This is the #1 most ‘overlooked’ skill for kids with high emotional intelligence

Out of everything we can teach our children, the hardest thing to teach isn’t necessarily reading, writing, or arithmetic, but emotional intelligence. Having emotional intelligence definitely isn’t a skill that can come all at once (or ever if we look at some adults), but it is something that has to be taught from a young age and nurtured throughout our children’s lives.

Alyssa Blask Campbell, a parenting and emotional development expert with a masters degree in early childhood education says in an article she wrote for CNBC that she and co-contributor Lauren Stauble, assistant professor of early childhood education at Bunker Hill Community College and co-author of Tiny Humans, Big Emotions hear the same question all the time when it comes to working with parents.

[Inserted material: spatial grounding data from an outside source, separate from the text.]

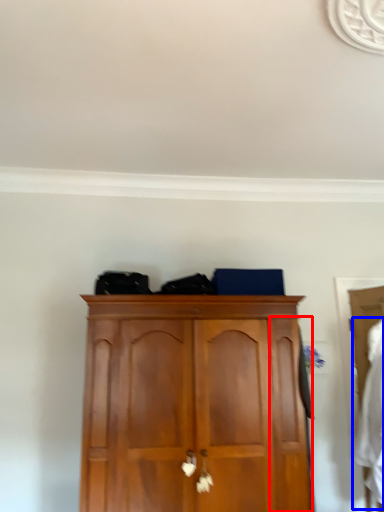 Question: Which point is closer to the camera, door (highlighted by a red box) or clothing (highlighted by a blue box)?

Choices:
 (A) door
 (B) clothing

Answer: (B) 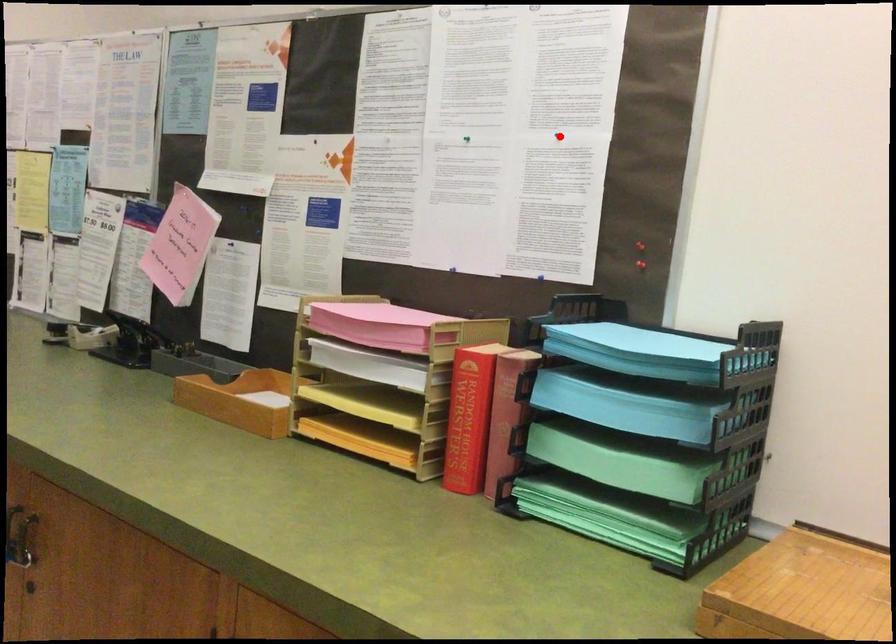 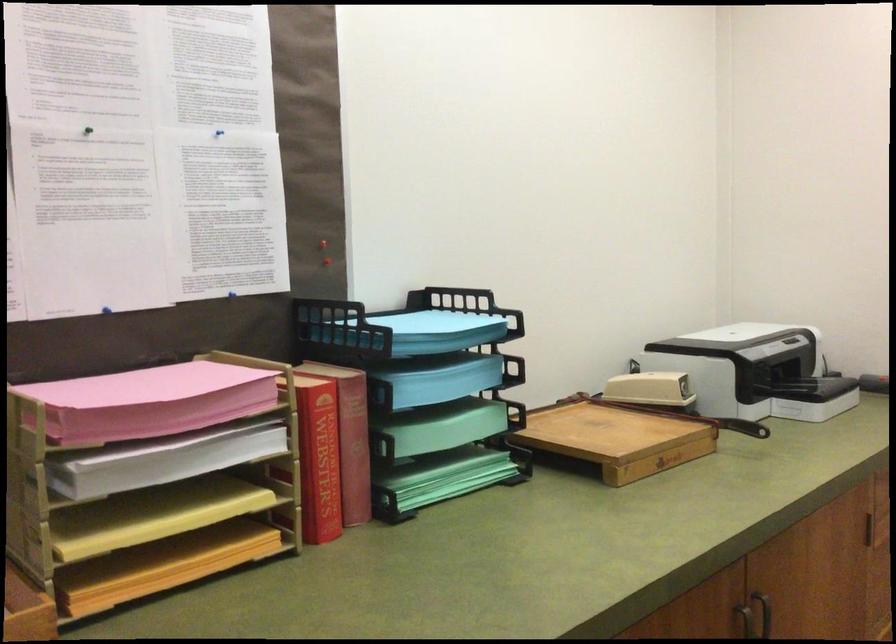 Question: A red point is marked in image1. In image2, is the corresponding 3D point closer to the camera or farther? Reply with the corresponding letter.

Choices:
 (A) The corresponding 3D point is closer.
 (B) The corresponding 3D point is farther.

Answer: (A) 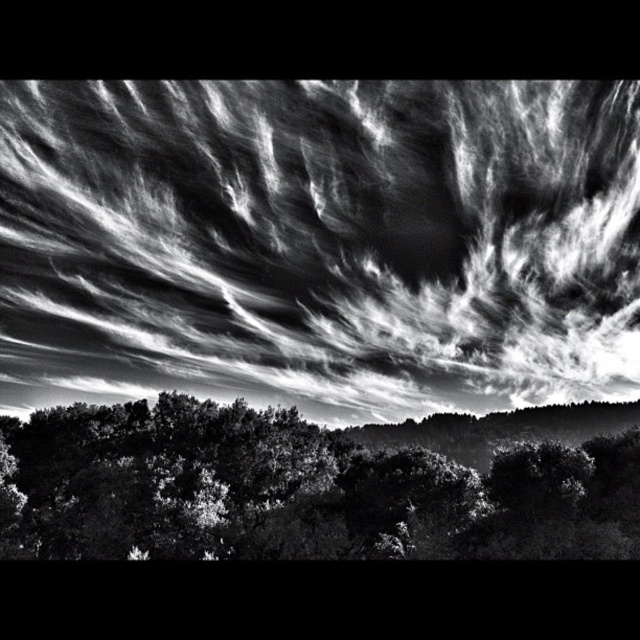 Who is more distant from viewer, (388, 246) or (483, 429)?

The point (483, 429) is behind.

What do you see at coordinates (321, 243) in the screenshot? Image resolution: width=640 pixels, height=640 pixels. I see `white textured clouds at upper center` at bounding box center [321, 243].

Locate an element on the screen. white textured clouds at upper center is located at coordinates (321, 243). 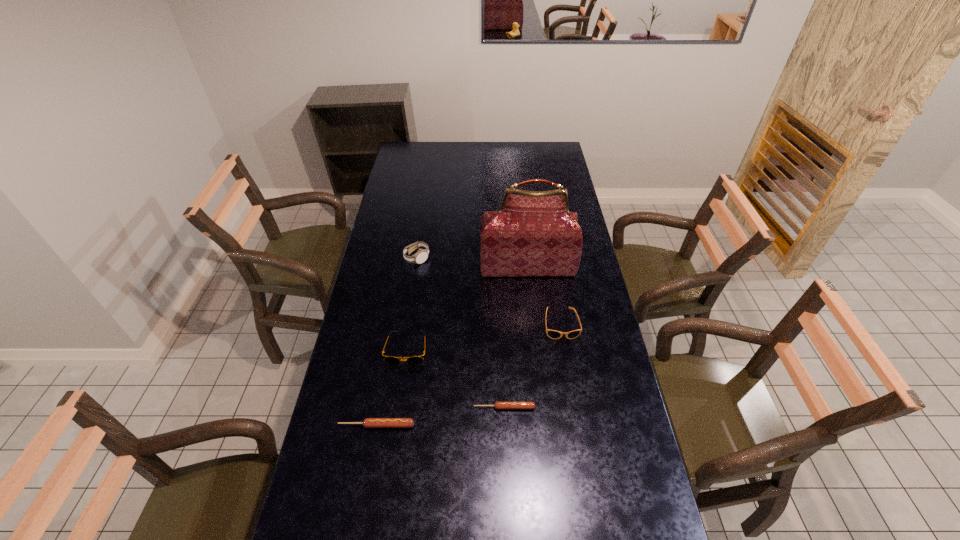 You are a GUI agent. You are given a task and a screenshot of the screen. Output one action in this format:
    pyautogui.click(x=<x>, y=<y>)
    Task: Click on the free point that keeps the sausages evenly spaced on the right
    The height and width of the screenshot is (540, 960).
    Given the screenshot: What is the action you would take?
    pyautogui.click(x=625, y=390) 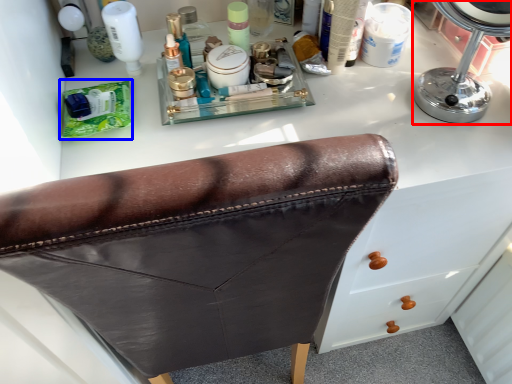 Question: Which object is closer to the camera taking this photo, mirror (highlighted by a red box) or product (highlighted by a blue box)?

Choices:
 (A) mirror
 (B) product

Answer: (A) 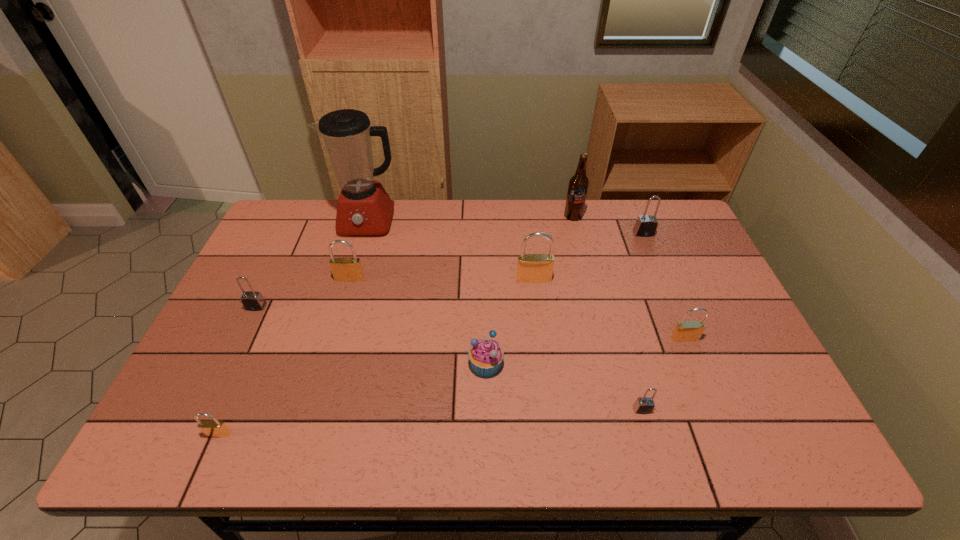 What are the coordinates of `free space that is in between the leftmost gray padlock and the tallest object` in the screenshot? It's located at (312, 265).

Identify the location of vacant point located between the third padlock from left to right and the rightmost gray padlock. The image size is (960, 540). (496, 256).

The image size is (960, 540). In order to click on unoccupied position between the biggest gray padlock and the muffin in this screenshot , I will do `click(564, 299)`.

The width and height of the screenshot is (960, 540). Find the location of `vacant point located between the tallest object and the leftmost gray padlock`. vacant point located between the tallest object and the leftmost gray padlock is located at coordinates tap(312, 265).

Find the location of a particular element. The width and height of the screenshot is (960, 540). vacant region between the second smallest gray padlock and the tallest object is located at coordinates (312, 265).

This screenshot has height=540, width=960. I want to click on the closest object relative to the beer bottle, so click(x=646, y=225).

Choose which object is the seventh nearest neighbor to the tallest padlock. Please provide its 2D coordinates. Your answer should be formatted as a tuple, i.e. [(x, y)], where the tuple contains the x and y coordinates of a point satisfying the conditions above.

[(346, 269)]

Identify the location of the fifth closest padlock to the leftmost brass padlock. (685, 331).

At what (x,y) coordinates should I click in order to perform the action: click on padlock identified as the second closest to the third brass padlock from right to left. Please return your answer as a coordinate pair (x, y). The image size is (960, 540). Looking at the image, I should click on (531, 268).

Choose which brass padlock is the second nearest neighbor to the biggest gray padlock. Please provide its 2D coordinates. Your answer should be formatted as a tuple, i.e. [(x, y)], where the tuple contains the x and y coordinates of a point satisfying the conditions above.

[(685, 331)]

“How do we raise emotionally intelligent kids?”

Their answer? “Kids with high emotional intelligence have the tools they need to navigate their feelings and relationships in a healthy and secure way. Key components include self-awareness, self-regulation and motivation,” they said in the article.

However, surprisingly, the most overlooked tool is empathy, they said.

There are four empathy skills parents of children with high emotional intelligence teach their children starting from a young age, they said. Parents teach these highly emotionally intelligent children how to take on other perspectives, how to avoid being judgmental, how to recognize emotions, and how to communicate understanding.

But the most important way to teach empathy is to show it yourself, they said.

“​​Just as we build self-regulation skills by co-regulating with a child, we teach emotional intelligence by responding to children with empathy,” the article noted.

“Connect with your child and imagine what the message underneath their behavior might be. Trust that they are kind humans and allow them to make mistakes,” they said. “When you do this, you teach them that your love for them is unconditional.”

And most importantly, they said to always remember to say “I love you.”

“It’s impossible to spoil kids with love. We promise that you can never say those words too much.”